Orwellian Bureaucracy at New York City Housing Authority

Orwellian Bureaucracy at New York City Housing Authority

Author’s note: I wrote and mailed this letter in January via regular mail (NYC Housing central office does not give out its fax numbers). I am still awaiting response.

January 6, 2011

John Rhea, Chairman
New York City Housing Authority
250 Broadway
New York, NY 10007

Dear Mr. Rhea:

I am writing because I have to keep on top of public housing information for the benefit of people who come to me for social services. Part of my job is to help parents of asthmatic kids reduce asthma triggers in the home environment, which many times can be done by moving into newer buildings that are by definition freer of dust, mold, leaks and other asthma triggers. On November 15, 2010, I sent an email at the website asking how applicants are considered for newer developments, if there is a system of priorities assigned for these placements in new housing stock, and which of the newer developments are taking new tenants. I sent the inquiry by email at the suggestion of an operator at NYCHA, after I had asked several NYCHA employees in the Manhattan Management office and several operators at the central office who did not know the answer.

Since I have not gotten a reply and over six weeks have passed, I called NYCHA today. An operator (Ms. Moore) told me that there is “no way to call” the correspondence unit to see when they are going to answer my email. I questioned how they can not have a phone number and she assured me that they don’t. She suggested that I “send an email” to ask about my email. I asked what I should do if they don’t answer that email either, and she said “you just have to wait.” This hardly seemed very productive.

I called back and asked to talk to someone who knows about the newer constructions and to what degree people with medical issues can get consideration for becoming tenants of these. The same operator said that no one has that information and that there was no one to transfer me to. So then I asked to be connected to the Chairman’s office, and she refused to connect me, saying that I have to call the general number back. I called it back so far three times, and each time no one would connect me to your office, they just insist that I let them answer the questions, but then when I ask they have no answers.

The last call I made, when I explained that I needed to follow up on my November email inquiry via the website, an operator (#9) offered to connect me with someone in the “correspondence unit.” You will note that the previous operator (Ms. Moore) insisted that the correspondence office could only be contacted by email, which clearly has turned out not to be the case.  I left a message at the voice mail #9 connected me to.

If a person who is an advocate for others cannot get clear and timely answers about public housing when she contacts NYCHA, it troubles me to think how my clients are faring when they call.

I would greatly appreciate it therefore if a person with a body of knowledge regarding NYCHA housing stock and assignment of tenants, schedules for placement, etc. would contact me and clarify so that I can educate my clients on the process. I have dozens of clients who are awaiting transfers or who have gotten transfers within NYCHA. None to date has been shown apartments in the newer developments. It would be useful to the public and to social service workers to know how access to the newer housing stock is organized, so that everyone has a fair shot at becoming a tenant in one of these buildings.


Diane R. Pagen, LMSW
Social Worker

By |2016-10-23T02:33:07+00:00February 2nd, 2011|Uncategorized|2 Comments


  1. Anonymous February 6, 2011 at 11:16 PM - Reply

    Why not contact the Asthma Center (or Asthma clinic) at Harlem Hospital, ask to speak to a social worker. This is one of a a few Asthma Centers in the nation.
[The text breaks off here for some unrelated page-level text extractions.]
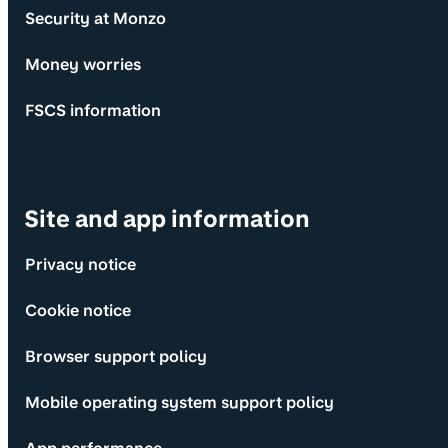
Security at Monzo
Money worries
FSCS information
Site and app information
Privacy notice
Cookie notice
Browser support policy
Mobile operating system support policy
    Applicants for public housing at NYCHA are processed via computer and assigned equally and without preference to housing units as they become available but there are provisions, I am told, for priority cases that bypass computer.

    You can attend a NYCHA board meeting held once or twice per month. To speak at a board meeting you must register beforehand.

    If you contact the Tenants Association of any developoment you will likely find people who know the ropes and can give you info you need to proceed.

  2. Diane Pagen February 6, 2011 at 11:29 PM - Reply

    Thanks for your comment. I can tell you that while I am aware that there is a "system" for transfers and applications, and also a "priority system" for placements for those families with even more need than most, these systems are merely a sham when the average wait for an apartment through NYCHA is ten-twelve years (their own estimate not mine). One further sees the sham when one notes that there are about 250,000 New Yorkers living doubled up because they cannot afford a market rate rent. NYCHA can say it has a system, but when we know that it can barely accommodate the need for housing, it can't really be considered to be legitimate.

    The federal government and the states are engaged in a policy of full scale social abandonment, which includes abandonment of ensuring that enough safe and healthy housing is built, be it publicly or privately, to house people of all incomes. Lack of sufficient housing guarantees that the locality will have increased medical costs (such as for treating asthmatic kids whose apartments make them sick); increased in mental health care costs (overcrowding and homelessness are depressing); and worsened educational outcomes for our kids (some of my families have no place for a dining room table to do their homework on). Fixing housing policy so that all have someplace decent to live would save us incalculable amounts and result in happier (more productive) citizens.